Note that the kops get keypairs subcommand fails similarly, due to assuming that every key set item contains an X.509 certificate.
% kops get keypairs
panic: runtime error: invalid memory address or nil pointer dereference
[signal SIGSEGV: segmentation violation code=0x1 addr=0x100 pc=0x42a9788]
goroutine 1 [running]:
main.listKeypairs({0x5c80b38?, 0xc00066d620?}, {0x7dfba58, 0x0, 0x25?}, 0x0)
k8s.io/kops/cmd/kops/get_keypairs.go:127 +0x2e8
main.RunGetKeypairs({0x5c7d260, 0xc0000520e8}, {0x5c61a80?, 0xc000c09080?}, {0x5c639c0?, 0xc00000e018?}, 0xc0008b6270)

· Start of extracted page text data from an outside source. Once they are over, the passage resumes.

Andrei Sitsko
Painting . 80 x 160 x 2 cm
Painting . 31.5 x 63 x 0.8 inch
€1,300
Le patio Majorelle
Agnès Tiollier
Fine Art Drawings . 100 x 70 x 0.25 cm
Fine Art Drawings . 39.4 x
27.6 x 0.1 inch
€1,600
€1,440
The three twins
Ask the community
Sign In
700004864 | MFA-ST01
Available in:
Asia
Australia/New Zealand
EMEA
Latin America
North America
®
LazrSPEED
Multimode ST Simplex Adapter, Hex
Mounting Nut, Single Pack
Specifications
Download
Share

k8s.io/kops/cmd/kops/get_keypairs.go:174 +0xf8
main.NewCmdGetKeypairs.func3(0xc000e65680?, {0x7dfba58?, 0x0?, 0x0?})
k8s.io/kops/cmd/kops/get_keypairs.go:78 +0x3e
github.com/spf13/cobra.(*Command).execute(0xc000e65680, {0x7dfba58, 0x0, 0x0})

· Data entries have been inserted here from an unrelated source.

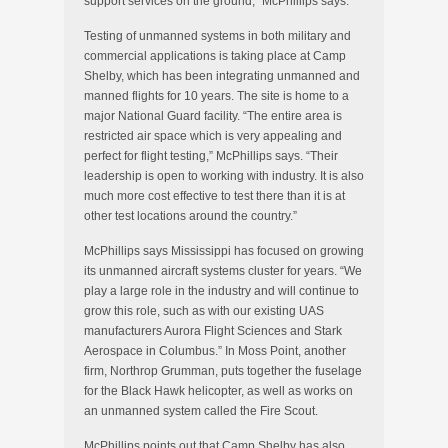
support services on the ground,” McPhillips says.
Testing of unmanned systems in both military and
commercial applications is taking place at Camp
Shelby, which has been integrating unmanned and
manned flights for 10 years. The site is home to a
major National Guard facility. “The entire area is
restricted air space which is very appealing and
perfect for flight testing,” McPhillips says. “Their
leadership is open to working with industry
.
It is also
much more cost effective to test there than it is at
other test locations around the country.”
McPhillips says Mississippi has focused on growing
its unmanned aircraft systems cluster for years. “We
play a large role in the industry and will continue to
grow this role, such as with our existing UAS
manufacturers Aurora Flight Sciences and Stark
Aerospace in Columbus.” In Moss Point, another
firm, Northrop Grumman, puts together the fuselage
for the Black Hawk helicopter, as well as works on
an unmanned system called the Fire Scout.
McPhillips points out that Camp Shelby has also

github.com/spf13/[email protected]/command.go:872 +0x694
github.com/spf13/cobra.(*Command).ExecuteC(0x7da7c00)
github.com/spf13/[email protected]/command.go:990 +0x3b4
github.com/spf13/cobra.(*Command).Execute(...)
github.com/spf13/[email protected]/command.go:918
main.Execute()
k8s.io/kops/cmd/kops/root.go:95 +0x5c
main.main()
k8s.io/kops/cmd/kops/main.go:20 +0x17
@seh Would you like to continue to iterate on the fix?
Would you like to continue to iterate on the fix?
Yes, though it would help to hear whether or not these entries that lack certificates are valid. Can kOps use them for anything? Should I ignore them as if they were distrusted?
Ignore them as distrusted, but list them and make them deletable, I would say.
I guess I didn't research far back enough in the history of the keystore code.
kOps can't use a private key without a certificate for anything unless/until it generates a corresponding certificate. (Though for service-account keypairs the only part of the certificate it uses is the public key.)
These days all code paths that create a key also create a corresponding certificate. I would agree that keys without certificates should be ignored as if distrusted.
As this is not a regression or something that breaks things for a lot of users, I removed the blocks-next label.